(Beginning of DATA RECORDS)

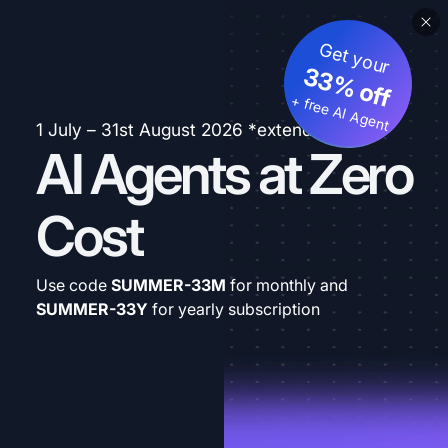
Get your
33% off
+ free AI Agent
1 July – 31st August 2026 *extended
AI Agents at Zero
Cost
Use code
SUMMER-33M
for monthly and
SUMMER-33Y
for yearly subscription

(End of DATA RECORDS)

### EXERCISE DETAILS
Please give all of the data again, exact and free of pictures.

### REPLY
Get your
33% off
+ free AI Agent
1 July – 31st August 2026 *extended
AI Agents at Zero
Cost
Use code
SUMMER-33M
for monthly and
SUMMER-33Y
for yearly subscription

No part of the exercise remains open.